Scan the data for lines with "CastleReception" and report the count by itself.

Records from a data source:
· · · · · · ·

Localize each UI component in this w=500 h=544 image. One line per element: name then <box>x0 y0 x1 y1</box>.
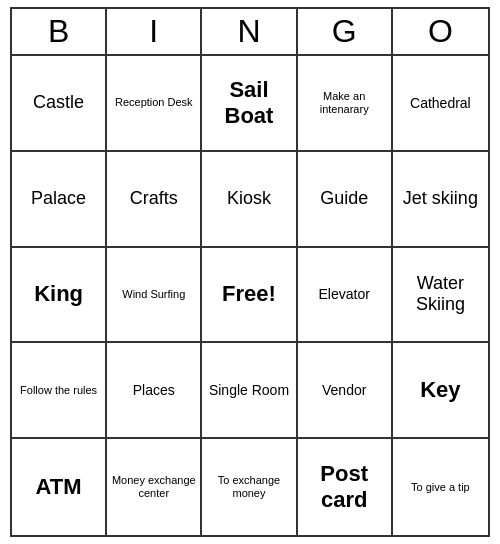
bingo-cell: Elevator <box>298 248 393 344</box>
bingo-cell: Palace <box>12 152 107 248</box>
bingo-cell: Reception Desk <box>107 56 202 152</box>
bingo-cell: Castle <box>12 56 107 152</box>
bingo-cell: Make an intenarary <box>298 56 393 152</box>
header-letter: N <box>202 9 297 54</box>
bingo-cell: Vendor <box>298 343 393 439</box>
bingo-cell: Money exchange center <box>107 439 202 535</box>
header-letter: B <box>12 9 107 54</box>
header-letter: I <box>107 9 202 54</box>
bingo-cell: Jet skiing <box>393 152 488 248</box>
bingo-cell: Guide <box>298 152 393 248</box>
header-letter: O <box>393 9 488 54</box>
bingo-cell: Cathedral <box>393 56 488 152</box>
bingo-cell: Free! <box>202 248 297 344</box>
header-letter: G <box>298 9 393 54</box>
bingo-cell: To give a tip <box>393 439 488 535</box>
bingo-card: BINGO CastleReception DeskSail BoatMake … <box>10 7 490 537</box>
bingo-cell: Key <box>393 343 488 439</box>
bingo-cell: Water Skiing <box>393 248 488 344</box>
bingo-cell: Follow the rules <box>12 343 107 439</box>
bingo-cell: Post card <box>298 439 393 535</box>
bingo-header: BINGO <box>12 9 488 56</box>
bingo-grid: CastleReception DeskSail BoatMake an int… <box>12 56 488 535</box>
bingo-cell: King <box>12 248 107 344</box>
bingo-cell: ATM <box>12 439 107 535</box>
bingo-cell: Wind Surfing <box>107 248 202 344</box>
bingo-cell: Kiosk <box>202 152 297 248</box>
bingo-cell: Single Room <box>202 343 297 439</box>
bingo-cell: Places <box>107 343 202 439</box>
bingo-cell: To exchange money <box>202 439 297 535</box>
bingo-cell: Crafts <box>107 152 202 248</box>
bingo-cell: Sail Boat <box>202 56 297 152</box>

· · · · · · ·

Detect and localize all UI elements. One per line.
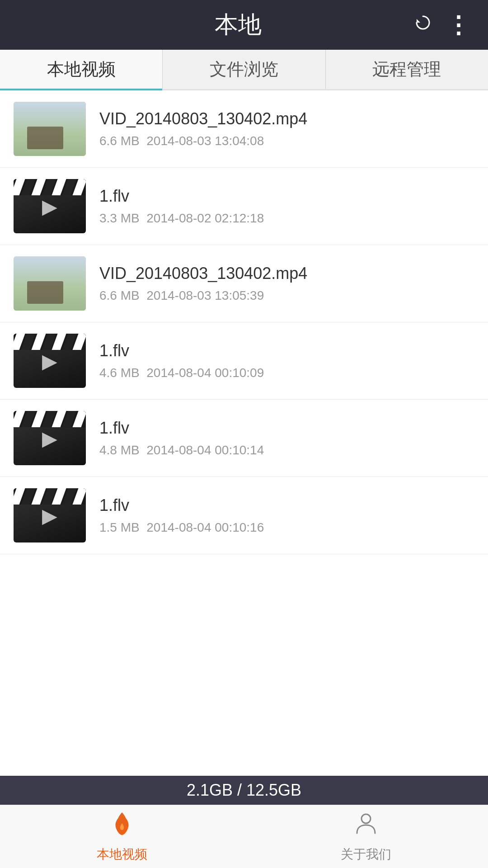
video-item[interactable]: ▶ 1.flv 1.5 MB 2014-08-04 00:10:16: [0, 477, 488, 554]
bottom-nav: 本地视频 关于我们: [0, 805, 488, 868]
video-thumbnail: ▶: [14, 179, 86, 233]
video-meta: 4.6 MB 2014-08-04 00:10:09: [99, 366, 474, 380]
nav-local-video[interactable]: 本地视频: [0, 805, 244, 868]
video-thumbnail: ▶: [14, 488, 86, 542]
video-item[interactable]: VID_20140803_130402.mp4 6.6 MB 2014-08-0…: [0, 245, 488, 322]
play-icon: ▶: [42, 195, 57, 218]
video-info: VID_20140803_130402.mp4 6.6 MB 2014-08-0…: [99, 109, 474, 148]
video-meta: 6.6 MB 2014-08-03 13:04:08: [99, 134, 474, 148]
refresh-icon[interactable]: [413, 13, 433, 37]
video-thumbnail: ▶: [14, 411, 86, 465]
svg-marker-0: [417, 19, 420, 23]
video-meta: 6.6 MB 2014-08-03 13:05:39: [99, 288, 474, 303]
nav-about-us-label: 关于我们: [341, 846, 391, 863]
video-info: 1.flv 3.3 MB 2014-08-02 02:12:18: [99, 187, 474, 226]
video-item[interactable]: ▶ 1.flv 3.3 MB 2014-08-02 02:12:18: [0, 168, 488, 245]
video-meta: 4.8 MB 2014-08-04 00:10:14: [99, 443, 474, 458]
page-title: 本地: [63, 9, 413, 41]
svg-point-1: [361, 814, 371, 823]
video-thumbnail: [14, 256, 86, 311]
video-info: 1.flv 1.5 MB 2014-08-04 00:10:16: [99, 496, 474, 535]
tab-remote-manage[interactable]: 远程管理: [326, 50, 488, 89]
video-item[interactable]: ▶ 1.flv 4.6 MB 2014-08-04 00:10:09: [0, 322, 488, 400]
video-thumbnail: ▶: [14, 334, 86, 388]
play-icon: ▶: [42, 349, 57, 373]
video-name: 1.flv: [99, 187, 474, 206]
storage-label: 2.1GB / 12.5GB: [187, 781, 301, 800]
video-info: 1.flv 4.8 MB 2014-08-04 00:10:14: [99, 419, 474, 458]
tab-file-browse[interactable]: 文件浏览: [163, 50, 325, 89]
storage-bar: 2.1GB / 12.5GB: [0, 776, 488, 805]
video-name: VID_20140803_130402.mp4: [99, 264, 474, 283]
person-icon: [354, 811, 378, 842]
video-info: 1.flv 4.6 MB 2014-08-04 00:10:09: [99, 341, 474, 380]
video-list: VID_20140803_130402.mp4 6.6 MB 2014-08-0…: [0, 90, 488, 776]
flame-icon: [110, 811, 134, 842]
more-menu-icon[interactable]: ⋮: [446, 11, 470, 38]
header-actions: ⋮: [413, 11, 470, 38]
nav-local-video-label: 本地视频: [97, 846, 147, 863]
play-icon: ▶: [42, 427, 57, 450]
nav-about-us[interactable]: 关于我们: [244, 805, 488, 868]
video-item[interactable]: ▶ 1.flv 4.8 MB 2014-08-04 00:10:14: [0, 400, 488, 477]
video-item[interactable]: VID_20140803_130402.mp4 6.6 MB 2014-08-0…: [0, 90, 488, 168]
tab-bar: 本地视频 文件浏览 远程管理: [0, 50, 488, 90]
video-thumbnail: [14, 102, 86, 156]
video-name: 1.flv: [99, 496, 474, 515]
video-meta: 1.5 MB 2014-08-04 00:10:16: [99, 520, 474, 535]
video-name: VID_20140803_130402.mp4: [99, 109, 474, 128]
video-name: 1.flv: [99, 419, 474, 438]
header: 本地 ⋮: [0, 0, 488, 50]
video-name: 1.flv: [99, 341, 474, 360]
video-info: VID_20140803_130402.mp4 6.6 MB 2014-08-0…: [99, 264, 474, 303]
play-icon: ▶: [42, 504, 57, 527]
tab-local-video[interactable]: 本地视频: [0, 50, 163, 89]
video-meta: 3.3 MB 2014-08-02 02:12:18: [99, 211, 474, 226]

· · · · · · ·

▶ Written solution
2